Nous sommes trois familles à vouloir embarquer pour cette belle croisière, soit neuf personnes en tout avec les enfants, ce qui devrait convenir à bord d’un catamaran de 42 pieds composé de 4 cabines doubles et de deux salles d’eau. Reste à réserver les tickets d’avion. Après une rapide analyse du marché, « Corsair » est la compagnie qui propose les meilleurs prix à cette saison de l’année : comptez 800 euros par personne pour un aller-retour Roissy-Martinique.

 

Le jour du départ approche et malgré les e-mails de confirmation du propriétaire, nous restons prudents et un peu inquiets : le bateau existe-t-il réellement, sera-t-il en ordre de naviguer, sera-t-il prêt… et si c’était une arnaque ? Soit toute une série de questions légitimes que nous n’aurions jamais dû nous poser si nous avions loué un bateau dans une société de charter officielle. Le budget engagé avant de quitter notre Belgique natale est de 1.250 euros (50 % de la location du bateau) et de 9 x 800 euros (tickets d’avion) soit un total de 8.450 Euros.
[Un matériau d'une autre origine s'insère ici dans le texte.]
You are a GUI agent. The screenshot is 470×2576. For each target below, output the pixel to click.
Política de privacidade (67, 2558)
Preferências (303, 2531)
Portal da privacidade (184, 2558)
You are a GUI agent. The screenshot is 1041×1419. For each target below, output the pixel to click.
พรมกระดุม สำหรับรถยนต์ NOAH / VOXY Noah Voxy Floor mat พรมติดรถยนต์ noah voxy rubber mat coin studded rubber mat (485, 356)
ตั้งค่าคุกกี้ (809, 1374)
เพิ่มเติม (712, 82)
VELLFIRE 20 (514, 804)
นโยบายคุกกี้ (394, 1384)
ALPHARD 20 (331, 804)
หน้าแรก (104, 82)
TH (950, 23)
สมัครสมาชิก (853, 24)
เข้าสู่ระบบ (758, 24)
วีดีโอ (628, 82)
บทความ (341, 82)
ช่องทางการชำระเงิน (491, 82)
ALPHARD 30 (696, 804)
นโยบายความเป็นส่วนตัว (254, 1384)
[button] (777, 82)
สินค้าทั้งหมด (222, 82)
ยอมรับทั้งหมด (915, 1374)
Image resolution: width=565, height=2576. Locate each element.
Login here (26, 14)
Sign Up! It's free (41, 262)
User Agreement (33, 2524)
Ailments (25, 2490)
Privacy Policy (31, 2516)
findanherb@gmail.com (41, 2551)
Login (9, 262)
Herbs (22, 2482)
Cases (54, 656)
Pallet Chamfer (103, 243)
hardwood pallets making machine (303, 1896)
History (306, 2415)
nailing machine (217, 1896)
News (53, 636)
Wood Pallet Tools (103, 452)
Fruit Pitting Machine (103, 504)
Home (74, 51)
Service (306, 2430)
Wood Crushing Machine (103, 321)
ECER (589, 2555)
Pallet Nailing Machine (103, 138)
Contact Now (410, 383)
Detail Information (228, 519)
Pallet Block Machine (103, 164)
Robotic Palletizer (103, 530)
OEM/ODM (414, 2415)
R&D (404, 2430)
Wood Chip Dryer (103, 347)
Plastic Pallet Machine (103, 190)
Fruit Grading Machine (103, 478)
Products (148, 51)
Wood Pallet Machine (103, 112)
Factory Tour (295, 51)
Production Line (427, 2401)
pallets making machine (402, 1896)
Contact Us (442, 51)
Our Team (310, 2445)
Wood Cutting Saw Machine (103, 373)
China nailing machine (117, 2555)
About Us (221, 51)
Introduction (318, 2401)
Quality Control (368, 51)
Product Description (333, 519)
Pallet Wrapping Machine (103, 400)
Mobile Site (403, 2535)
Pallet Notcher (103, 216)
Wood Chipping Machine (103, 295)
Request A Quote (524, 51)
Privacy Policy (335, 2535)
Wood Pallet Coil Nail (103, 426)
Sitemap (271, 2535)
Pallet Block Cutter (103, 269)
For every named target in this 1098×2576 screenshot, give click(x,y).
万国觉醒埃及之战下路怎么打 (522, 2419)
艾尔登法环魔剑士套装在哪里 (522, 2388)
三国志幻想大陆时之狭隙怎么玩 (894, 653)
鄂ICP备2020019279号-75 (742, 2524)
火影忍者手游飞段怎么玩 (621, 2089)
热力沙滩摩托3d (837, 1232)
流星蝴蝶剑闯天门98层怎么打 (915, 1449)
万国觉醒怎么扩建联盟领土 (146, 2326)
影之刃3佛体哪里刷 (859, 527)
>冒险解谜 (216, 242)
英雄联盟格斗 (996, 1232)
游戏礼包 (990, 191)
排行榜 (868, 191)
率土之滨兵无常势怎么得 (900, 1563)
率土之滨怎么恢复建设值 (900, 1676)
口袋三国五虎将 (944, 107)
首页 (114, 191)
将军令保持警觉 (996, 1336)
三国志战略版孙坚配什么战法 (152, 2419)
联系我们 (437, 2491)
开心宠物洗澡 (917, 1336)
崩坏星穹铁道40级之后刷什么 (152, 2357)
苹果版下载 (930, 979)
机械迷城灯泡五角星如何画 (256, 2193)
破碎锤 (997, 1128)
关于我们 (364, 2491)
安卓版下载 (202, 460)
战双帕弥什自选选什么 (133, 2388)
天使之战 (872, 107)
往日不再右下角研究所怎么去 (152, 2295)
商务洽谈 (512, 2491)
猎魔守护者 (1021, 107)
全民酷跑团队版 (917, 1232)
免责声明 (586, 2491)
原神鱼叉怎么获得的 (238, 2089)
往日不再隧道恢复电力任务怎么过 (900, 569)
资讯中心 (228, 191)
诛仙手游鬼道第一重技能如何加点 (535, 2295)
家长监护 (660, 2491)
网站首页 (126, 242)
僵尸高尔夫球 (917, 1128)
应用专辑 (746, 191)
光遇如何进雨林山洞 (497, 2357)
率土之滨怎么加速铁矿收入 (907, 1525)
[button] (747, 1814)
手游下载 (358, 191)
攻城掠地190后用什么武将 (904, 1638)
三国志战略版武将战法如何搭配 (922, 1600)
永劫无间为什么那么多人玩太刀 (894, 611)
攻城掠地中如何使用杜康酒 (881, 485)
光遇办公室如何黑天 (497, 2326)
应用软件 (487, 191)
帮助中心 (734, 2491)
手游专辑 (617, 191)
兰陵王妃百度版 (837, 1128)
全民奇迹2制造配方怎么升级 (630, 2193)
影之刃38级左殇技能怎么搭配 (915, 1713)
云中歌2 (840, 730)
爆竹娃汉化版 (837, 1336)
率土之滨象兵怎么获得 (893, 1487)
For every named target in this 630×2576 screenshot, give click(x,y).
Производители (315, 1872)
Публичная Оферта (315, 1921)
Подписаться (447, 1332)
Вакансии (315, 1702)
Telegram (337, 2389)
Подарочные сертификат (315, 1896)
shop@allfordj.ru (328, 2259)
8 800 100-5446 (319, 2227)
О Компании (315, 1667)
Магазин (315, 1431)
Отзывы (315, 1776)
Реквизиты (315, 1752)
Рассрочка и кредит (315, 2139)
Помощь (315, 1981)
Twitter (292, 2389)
Vu le nombre de participants au voyage, il est plus intéressant de rallier Roissy en deux voitures et de les garer dans les nombreux parkings hors de la zone de l’aéroport. Comptez encore une centaine d’euros par véhicule avant la navette gratuite jusqu’au terminal de départ.

 

Nous sommes le 25 décembre, le jour de Noël, et c’est champagne à bord de notre vol Corsair qui nous emmène vers une nouvelle aventure encore un peu incertaine malgré tout. Dix heures plus tard, notre Airbus entame sa descente sur la Martinique dans l’obscurité typique d’une belle nuit tropicale. Il ne nous reste plus qu’à prendre un taxi pour nous rendre à la marina du Marin où nous avons rendez-vous avec le skipper du bateau, qui n’est pas le propriétaire avec qui nous avons négocié la location.

 

Le Catana 42 S est bien là. Trois personnes sont à bord, après avoir passé toute la journée à le bichonner. Il fait trop sombre pour tout vérifier mais à première vue le bateau semble conforme à notre demande et aux promesses du propriétaire. Nous reverrons une dernière fois le skipper le lendemain matin pour la prise en main du bateau et nous lui remettons en cash la seconde partie du montant à régler pour la location ainsi que le chèque de caution. Tout est en ordre et nous larguons les amarres pour nous ancrer dans la baie en face de la marina afin de procéder à l’avitaillement pour nos dix jours de croisière. C’est une bonne astuce à retenir, car au Marin, une grande surface de renom dispose d’un quai de débarquement qui vous permet d’embarquer vos achats. En à peine deux heures et quelques va-et-vient en annexe, nous sommes déjà prêts à hisser les voiles. L’objectif de cette croisière est de passer la nouvelle année aux Tobago Cays dans les Grenadines, situées à peine 150 milles au sud du Marin. Il faut cependant tenir compte de plusieurs éléments dans cette zone de navigation : le vent est majoritairement de secteur Nord-Nord-Est, il peut être fort soutenu avec des rafales à 40-50 nœuds dans les grains, la mer peut être agitée à très agitée entre les îles, le vent se renforce lors du passage à la pointe des îles, et à 18 heures il fait déjà nuit. Sans oublier que si le vent de secteur Nord-Nord-Est nous assure un long bord de portant pour descendre dans le sud, par contre pour le retour en Martinique, ce seront des allures de près, peu conseillées en catamaran. Nous sommes un équipage aguerri, mais avec de jeunes enfants, nous décidons d’éviter de naviguer de nuit. 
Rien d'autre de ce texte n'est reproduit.